* **Dataset entries**:

▬▬▬

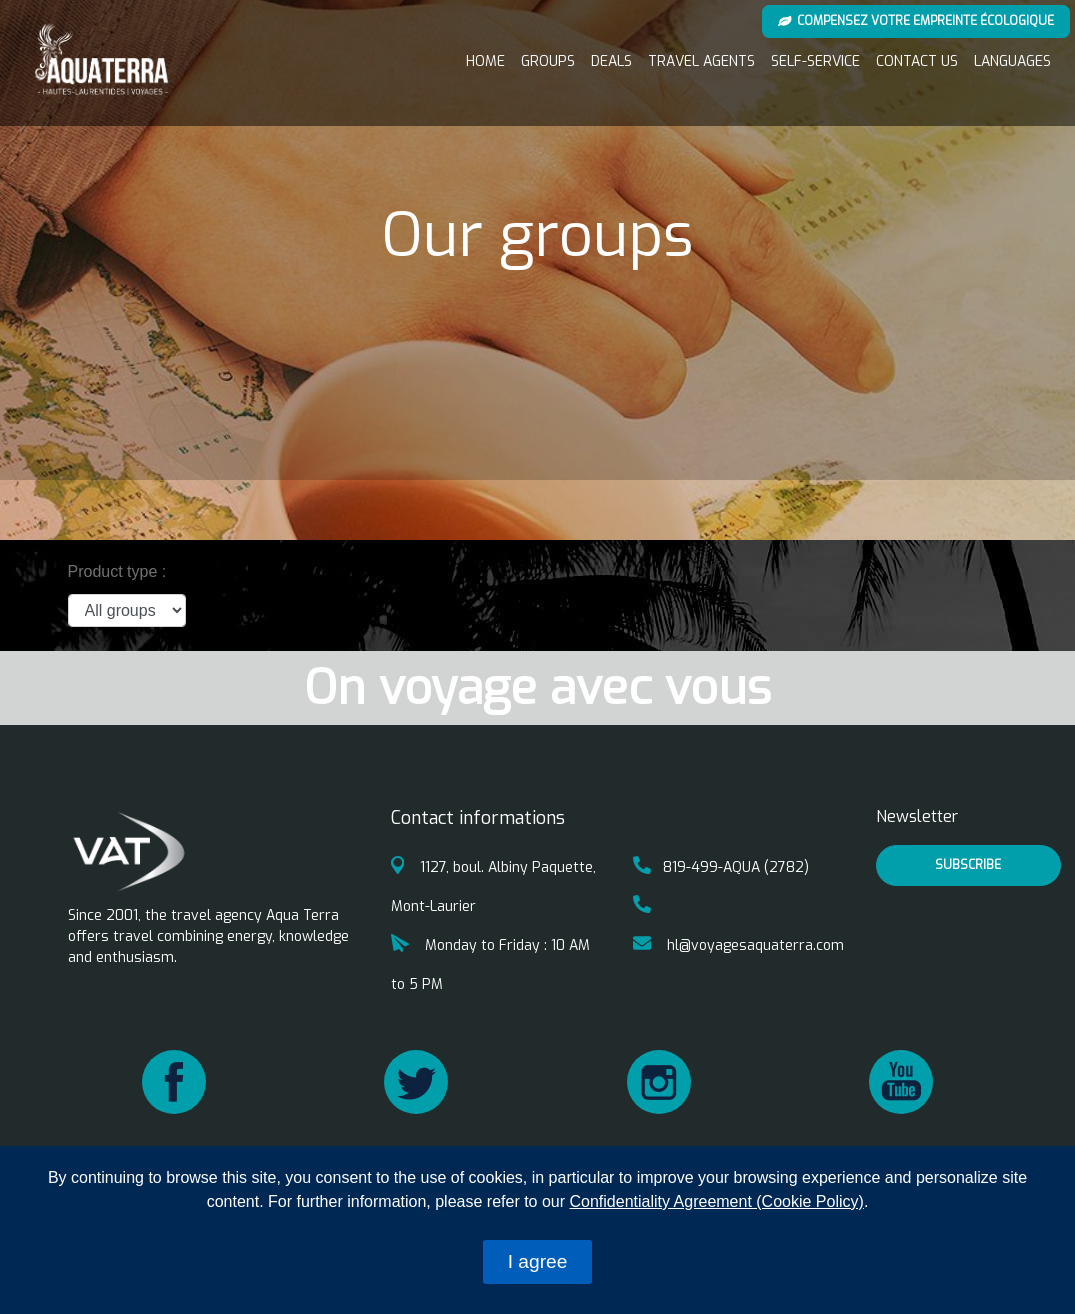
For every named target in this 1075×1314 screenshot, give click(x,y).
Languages (1012, 61)
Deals (611, 61)
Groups (548, 61)
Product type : (117, 571)
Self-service (815, 61)
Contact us (917, 61)
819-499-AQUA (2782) (721, 867)
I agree (538, 1261)
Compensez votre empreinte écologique (916, 21)
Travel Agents (701, 61)
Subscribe (968, 865)
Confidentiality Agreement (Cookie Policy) (717, 1201)
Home (485, 61)
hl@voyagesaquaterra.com (738, 945)
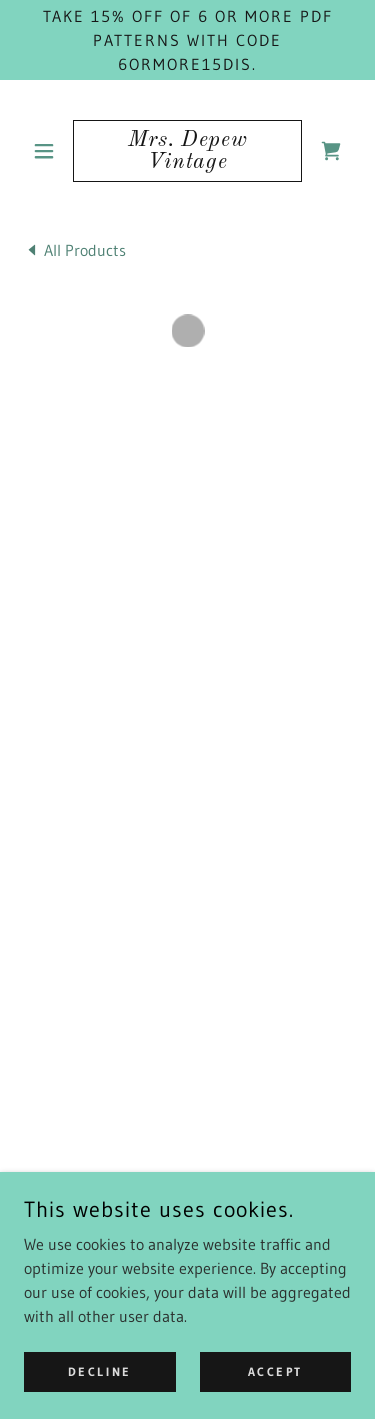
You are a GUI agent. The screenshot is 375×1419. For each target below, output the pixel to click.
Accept (275, 1371)
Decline (100, 1371)
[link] (187, 151)
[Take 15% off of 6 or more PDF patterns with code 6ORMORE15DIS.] (187, 40)
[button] (48, 151)
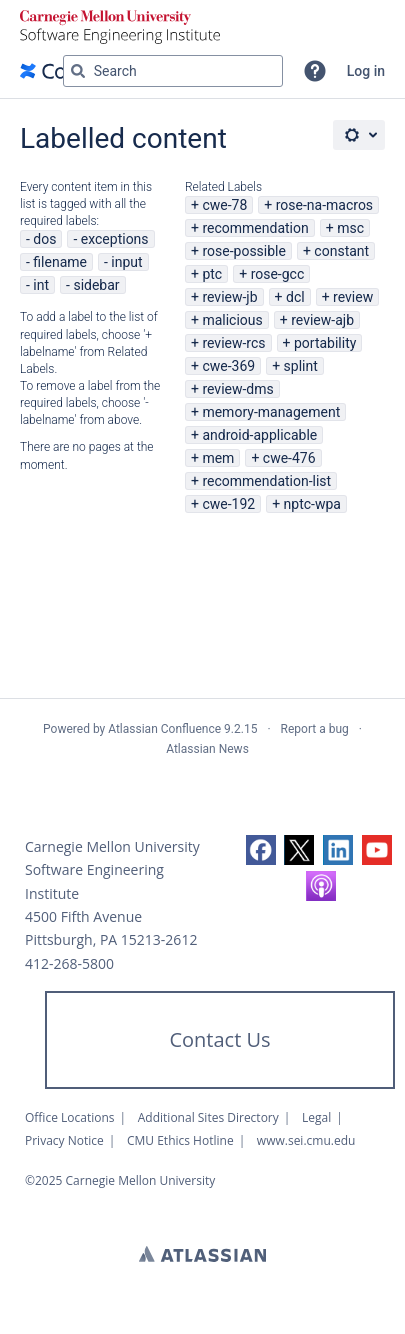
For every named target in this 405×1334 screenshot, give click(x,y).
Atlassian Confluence (164, 729)
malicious (232, 320)
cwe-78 (224, 205)
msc (350, 228)
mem (218, 458)
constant (341, 251)
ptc (212, 274)
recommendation (255, 228)
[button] (315, 71)
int (41, 285)
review (353, 297)
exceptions (115, 239)
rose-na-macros (324, 205)
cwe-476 (289, 458)
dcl (295, 297)
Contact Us (219, 1039)
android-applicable (259, 435)
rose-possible (244, 251)
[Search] (78, 71)
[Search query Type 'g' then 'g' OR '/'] (173, 71)
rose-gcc (278, 274)
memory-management (271, 412)
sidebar (96, 285)
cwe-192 (228, 504)
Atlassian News (207, 749)
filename (60, 262)
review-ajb (322, 320)
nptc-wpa (312, 504)
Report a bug (315, 729)
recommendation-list (266, 481)
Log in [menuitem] (366, 71)
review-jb (229, 297)
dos (44, 239)
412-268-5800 (69, 963)
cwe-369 (228, 366)
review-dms (237, 389)
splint (301, 366)
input (126, 262)
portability (325, 343)
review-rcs (233, 343)
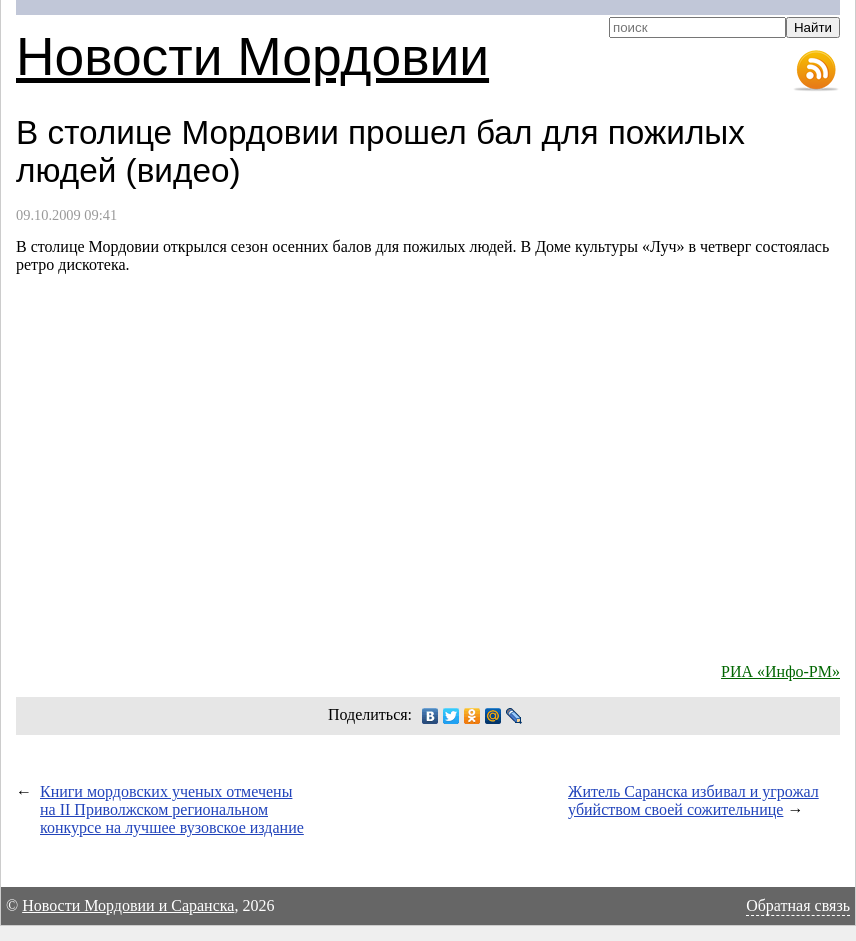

▬▬▬

Reproduce only the lines above, starting at the line with "recommendation (255, 228)" and ending at the line with "[Search] (78, 71)", exactly as written.

* **FINISHED TASK**:
recommendation (255, 228)
[button] (315, 71)
int (41, 285)
review (353, 297)
exceptions (115, 239)
rose-na-macros (324, 205)
cwe-476 (289, 458)
dcl (295, 297)
Contact Us (219, 1039)
android-applicable (259, 435)
rose-possible (244, 251)
[Search] (78, 71)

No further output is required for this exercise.